WHAT IS NEEDED ▸
Print the listing below once more, unchanged.

EXTRACTED INFORMATION ▸

________________________

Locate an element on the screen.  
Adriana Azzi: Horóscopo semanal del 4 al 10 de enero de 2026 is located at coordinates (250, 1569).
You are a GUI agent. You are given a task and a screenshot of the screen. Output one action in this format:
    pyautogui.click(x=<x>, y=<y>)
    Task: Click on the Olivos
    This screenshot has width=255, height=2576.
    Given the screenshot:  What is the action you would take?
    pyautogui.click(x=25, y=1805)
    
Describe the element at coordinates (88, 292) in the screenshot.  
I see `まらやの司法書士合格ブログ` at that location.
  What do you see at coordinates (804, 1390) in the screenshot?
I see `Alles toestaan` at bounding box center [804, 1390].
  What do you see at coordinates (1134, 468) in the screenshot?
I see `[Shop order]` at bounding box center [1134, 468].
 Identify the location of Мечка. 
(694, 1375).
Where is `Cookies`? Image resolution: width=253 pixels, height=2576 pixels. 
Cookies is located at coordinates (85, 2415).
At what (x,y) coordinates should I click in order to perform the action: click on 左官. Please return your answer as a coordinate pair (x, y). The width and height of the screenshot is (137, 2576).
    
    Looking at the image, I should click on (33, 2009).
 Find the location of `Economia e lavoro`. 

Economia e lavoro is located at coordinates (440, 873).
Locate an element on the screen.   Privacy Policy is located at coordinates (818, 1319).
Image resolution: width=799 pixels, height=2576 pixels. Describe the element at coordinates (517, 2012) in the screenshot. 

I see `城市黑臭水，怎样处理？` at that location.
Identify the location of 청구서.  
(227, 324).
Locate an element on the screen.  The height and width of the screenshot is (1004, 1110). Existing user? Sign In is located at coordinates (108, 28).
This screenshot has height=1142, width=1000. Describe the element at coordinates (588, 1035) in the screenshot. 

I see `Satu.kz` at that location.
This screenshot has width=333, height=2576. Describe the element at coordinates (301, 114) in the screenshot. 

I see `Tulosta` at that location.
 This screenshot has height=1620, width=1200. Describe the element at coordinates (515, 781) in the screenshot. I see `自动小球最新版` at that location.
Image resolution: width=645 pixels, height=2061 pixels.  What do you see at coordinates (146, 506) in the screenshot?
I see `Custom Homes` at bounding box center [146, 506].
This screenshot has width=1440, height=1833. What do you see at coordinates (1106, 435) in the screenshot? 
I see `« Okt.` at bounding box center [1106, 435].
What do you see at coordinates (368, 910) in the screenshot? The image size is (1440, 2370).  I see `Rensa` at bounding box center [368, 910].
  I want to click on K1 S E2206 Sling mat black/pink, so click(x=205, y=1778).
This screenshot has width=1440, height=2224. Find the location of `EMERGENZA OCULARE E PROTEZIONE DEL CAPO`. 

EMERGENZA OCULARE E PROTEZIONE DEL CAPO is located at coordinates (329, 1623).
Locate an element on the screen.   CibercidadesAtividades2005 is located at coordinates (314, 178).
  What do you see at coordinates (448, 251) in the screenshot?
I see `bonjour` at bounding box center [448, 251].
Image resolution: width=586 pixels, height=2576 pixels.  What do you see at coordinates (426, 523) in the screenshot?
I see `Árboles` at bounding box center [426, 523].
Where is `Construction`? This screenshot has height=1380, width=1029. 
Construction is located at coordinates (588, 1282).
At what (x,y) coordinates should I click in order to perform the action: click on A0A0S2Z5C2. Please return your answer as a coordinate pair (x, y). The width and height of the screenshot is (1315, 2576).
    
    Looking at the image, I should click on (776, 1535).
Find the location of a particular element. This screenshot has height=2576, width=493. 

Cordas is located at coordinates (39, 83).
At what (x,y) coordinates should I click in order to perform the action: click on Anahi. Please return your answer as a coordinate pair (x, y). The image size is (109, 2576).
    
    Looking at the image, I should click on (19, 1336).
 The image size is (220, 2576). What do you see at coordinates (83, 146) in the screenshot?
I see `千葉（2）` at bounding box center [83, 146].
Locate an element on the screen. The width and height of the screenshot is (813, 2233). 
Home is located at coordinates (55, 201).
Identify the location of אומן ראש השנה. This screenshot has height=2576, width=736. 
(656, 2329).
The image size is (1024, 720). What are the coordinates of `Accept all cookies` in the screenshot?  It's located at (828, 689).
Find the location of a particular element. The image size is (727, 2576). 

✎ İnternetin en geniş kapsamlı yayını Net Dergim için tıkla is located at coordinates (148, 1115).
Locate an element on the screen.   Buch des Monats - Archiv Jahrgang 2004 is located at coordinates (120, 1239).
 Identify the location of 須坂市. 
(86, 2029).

________________________

ANSWER FOR THE TASK ▸
Locate an element on the screen.  
Adriana Azzi: Horóscopo semanal del 4 al 10 de enero de 2026 is located at coordinates (250, 1569).
You are a GUI agent. You are given a task and a screenshot of the screen. Output one action in this format:
    pyautogui.click(x=<x>, y=<y>)
    Task: Click on the Olivos
    This screenshot has width=255, height=2576.
    Given the screenshot:  What is the action you would take?
    pyautogui.click(x=25, y=1805)
    
Describe the element at coordinates (88, 292) in the screenshot.  
I see `まらやの司法書士合格ブログ` at that location.
  What do you see at coordinates (804, 1390) in the screenshot?
I see `Alles toestaan` at bounding box center [804, 1390].
  What do you see at coordinates (1134, 468) in the screenshot?
I see `[Shop order]` at bounding box center [1134, 468].
 Identify the location of Мечка. 
(694, 1375).
Where is `Cookies`? Image resolution: width=253 pixels, height=2576 pixels. 
Cookies is located at coordinates (85, 2415).
At what (x,y) coordinates should I click in order to perform the action: click on 左官. Please return your answer as a coordinate pair (x, y). The width and height of the screenshot is (137, 2576).
    
    Looking at the image, I should click on (33, 2009).
 Find the location of `Economia e lavoro`. 

Economia e lavoro is located at coordinates (440, 873).
Locate an element on the screen.   Privacy Policy is located at coordinates (818, 1319).
Image resolution: width=799 pixels, height=2576 pixels. Describe the element at coordinates (517, 2012) in the screenshot. 

I see `城市黑臭水，怎样处理？` at that location.
Identify the location of 청구서.  
(227, 324).
Locate an element on the screen.  The height and width of the screenshot is (1004, 1110). Existing user? Sign In is located at coordinates (108, 28).
This screenshot has height=1142, width=1000. Describe the element at coordinates (588, 1035) in the screenshot. 

I see `Satu.kz` at that location.
This screenshot has width=333, height=2576. Describe the element at coordinates (301, 114) in the screenshot. 

I see `Tulosta` at that location.
 This screenshot has height=1620, width=1200. Describe the element at coordinates (515, 781) in the screenshot. I see `自动小球最新版` at that location.
Image resolution: width=645 pixels, height=2061 pixels.  What do you see at coordinates (146, 506) in the screenshot?
I see `Custom Homes` at bounding box center [146, 506].
This screenshot has width=1440, height=1833. What do you see at coordinates (1106, 435) in the screenshot? 
I see `« Okt.` at bounding box center [1106, 435].
What do you see at coordinates (368, 910) in the screenshot? The image size is (1440, 2370).  I see `Rensa` at bounding box center [368, 910].
  I want to click on K1 S E2206 Sling mat black/pink, so click(x=205, y=1778).
This screenshot has width=1440, height=2224. Find the location of `EMERGENZA OCULARE E PROTEZIONE DEL CAPO`. 

EMERGENZA OCULARE E PROTEZIONE DEL CAPO is located at coordinates (329, 1623).
Locate an element on the screen.   CibercidadesAtividades2005 is located at coordinates (314, 178).
  What do you see at coordinates (448, 251) in the screenshot?
I see `bonjour` at bounding box center [448, 251].
Image resolution: width=586 pixels, height=2576 pixels.  What do you see at coordinates (426, 523) in the screenshot?
I see `Árboles` at bounding box center [426, 523].
Where is `Construction`? This screenshot has height=1380, width=1029. 
Construction is located at coordinates (588, 1282).
At what (x,y) coordinates should I click in order to perform the action: click on A0A0S2Z5C2. Please return your answer as a coordinate pair (x, y). The width and height of the screenshot is (1315, 2576).
    
    Looking at the image, I should click on (776, 1535).
Find the location of a particular element. This screenshot has height=2576, width=493. 

Cordas is located at coordinates (39, 83).
At what (x,y) coordinates should I click in order to perform the action: click on Anahi. Please return your answer as a coordinate pair (x, y). The image size is (109, 2576).
    
    Looking at the image, I should click on (19, 1336).
 The image size is (220, 2576). What do you see at coordinates (83, 146) in the screenshot?
I see `千葉（2）` at bounding box center [83, 146].
Locate an element on the screen. The width and height of the screenshot is (813, 2233). 
Home is located at coordinates (55, 201).
Identify the location of אומן ראש השנה. This screenshot has height=2576, width=736. 
(656, 2329).
The image size is (1024, 720). What are the coordinates of `Accept all cookies` in the screenshot?  It's located at (828, 689).
Find the location of a particular element. The image size is (727, 2576). 

✎ İnternetin en geniş kapsamlı yayını Net Dergim için tıkla is located at coordinates (148, 1115).
Locate an element on the screen.   Buch des Monats - Archiv Jahrgang 2004 is located at coordinates (120, 1239).
 Identify the location of 須坂市. 
(86, 2029).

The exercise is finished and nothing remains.